Le « système alternatif de mobilités » imaginé et chiffré par le Forum vies mobiles s’inspire à la fois du cadencement des transports en commun suisses et de la politique cyclable néerlandaise. Pourtant, dans ces deux pays, 70 % des déplacements se font encore en voiture. « Dix points de moins qu’en France, c’est déjà beaucoup, mais c’est toujours insuffisant. Pour aller plus loin, il faut prendre de la place à la voiture », estime Mme Landriève.

Avec 1 million de kilomètres de routes, la voiture est à son aise sur le territoire français. Les auteurs de l’étude suggèrent d’en rendre 23 % aux transports en commun et d’en réserver 20 % aux mobilités douces. Ce seraient donc 43 % de « routes déclassées » qui seraient interdites à la circulation automobile, à l’exception des riverains.

« Il ne s’agit pas d’une utopie »

Pour crédibiliser ces propositions, qui sans nul doute seront accusées d’être irréalistes, le Forum vies mobiles a fait appel à deux bureaux d’études, Vizea et BL Evolution, qui ont calqué les grands principes du « système alternatif de mobilités »sur la réalité de sept départements choisis pour être représentatifs de l’ensemble du territoire.

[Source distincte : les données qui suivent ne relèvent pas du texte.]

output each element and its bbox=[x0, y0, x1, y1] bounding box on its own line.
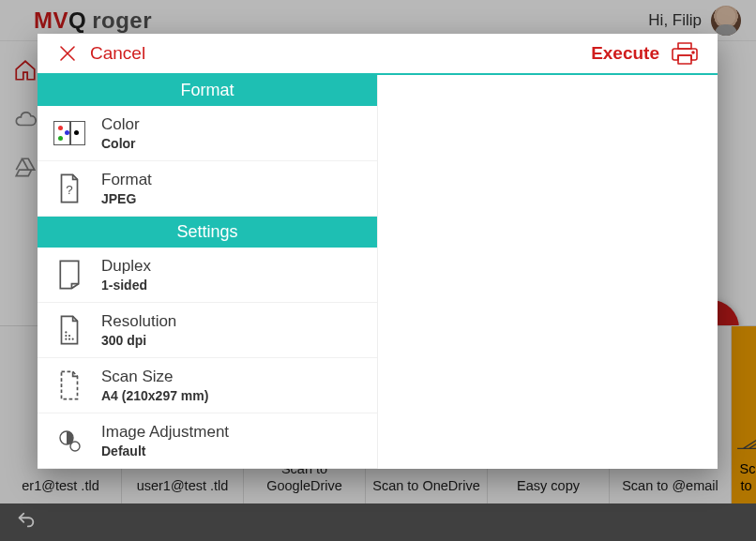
cancel-button[interactable]: Cancel bbox=[56, 42, 145, 65]
file-question-icon: ? bbox=[53, 172, 86, 205]
svg-point-11 bbox=[70, 442, 80, 451]
row-value: 300 dpi bbox=[101, 333, 176, 348]
svg-point-2 bbox=[692, 52, 694, 53]
row-duplex[interactable]: Duplex 1-sided bbox=[38, 248, 377, 303]
printer-icon bbox=[671, 41, 699, 66]
scan-settings-modal: Cancel Execute Format Color Color bbox=[38, 34, 718, 469]
svg-point-9 bbox=[65, 331, 67, 333]
svg-point-4 bbox=[65, 338, 67, 340]
row-image-adjustment[interactable]: Image Adjustment Default bbox=[38, 413, 377, 469]
image-adjustment-icon bbox=[53, 424, 86, 458]
row-value: Color bbox=[101, 136, 140, 151]
row-scan-size[interactable]: Scan Size A4 (210x297 mm) bbox=[38, 358, 377, 413]
row-label: Scan Size bbox=[101, 368, 208, 386]
page-fold-icon bbox=[53, 258, 86, 292]
section-header-format: Format bbox=[38, 75, 377, 106]
detail-column bbox=[377, 75, 717, 469]
svg-point-7 bbox=[65, 335, 67, 337]
resolution-icon bbox=[53, 313, 86, 347]
row-label: Color bbox=[101, 115, 140, 134]
row-label: Image Adjustment bbox=[101, 423, 229, 442]
row-value: Default bbox=[101, 443, 229, 458]
svg-text:?: ? bbox=[66, 183, 72, 197]
svg-point-6 bbox=[72, 338, 74, 340]
section-header-settings: Settings bbox=[38, 217, 377, 248]
color-swatch-icon bbox=[53, 116, 86, 150]
row-label: Duplex bbox=[101, 257, 151, 276]
row-color[interactable]: Color Color bbox=[38, 106, 377, 161]
modal-header: Cancel Execute bbox=[38, 34, 718, 75]
row-value: 1-sided bbox=[101, 278, 151, 293]
row-label: Resolution bbox=[101, 312, 176, 331]
svg-point-8 bbox=[68, 335, 70, 337]
row-label: Format bbox=[101, 171, 152, 189]
svg-rect-0 bbox=[678, 43, 691, 49]
svg-point-5 bbox=[68, 338, 70, 340]
row-value: A4 (210x297 mm) bbox=[101, 388, 208, 403]
scan-size-icon bbox=[53, 368, 86, 402]
svg-rect-1 bbox=[678, 55, 691, 64]
row-resolution[interactable]: Resolution 300 dpi bbox=[38, 303, 377, 358]
settings-column: Format Color Color ? Format bbox=[38, 75, 377, 469]
cancel-label: Cancel bbox=[90, 43, 145, 64]
execute-label: Execute bbox=[591, 43, 659, 64]
close-icon bbox=[56, 42, 79, 65]
execute-button[interactable]: Execute bbox=[591, 41, 699, 66]
row-value: JPEG bbox=[101, 191, 152, 206]
row-format[interactable]: ? Format JPEG bbox=[38, 161, 377, 217]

Cette simulation permet de donner une estimation du coût.

 

Contrairement à de nombreux projets liés aux transports, les coûts d’investissement sont relativement limités étant donné les ambitions du système ainsi présenté. Il n’est pas question de grands travaux, mais de réaffectation d’infrastructures existante à d’autres usages. Ainsi, les pouvoirs publics devraient investir 177 milliards d’euros auxquels il faudrait ajouter 55 milliards d’euros de fonctionnement par an.

En ces temps de fortes tensions budgétaires, il est probable que le projet fasse tousser Bercy. Mme Landriève l’estime pourtant « tout à fait raisonnable, comparé au coût du “système voiture”, estimé à plus de 300 milliards d’euros annuels pour les Français ». « Il ne s’agit pas d’une utopie, mais d’un scénario concret, conçu à partir des réalités territoriales, et prêt à être expérimenté », conclut le rapport.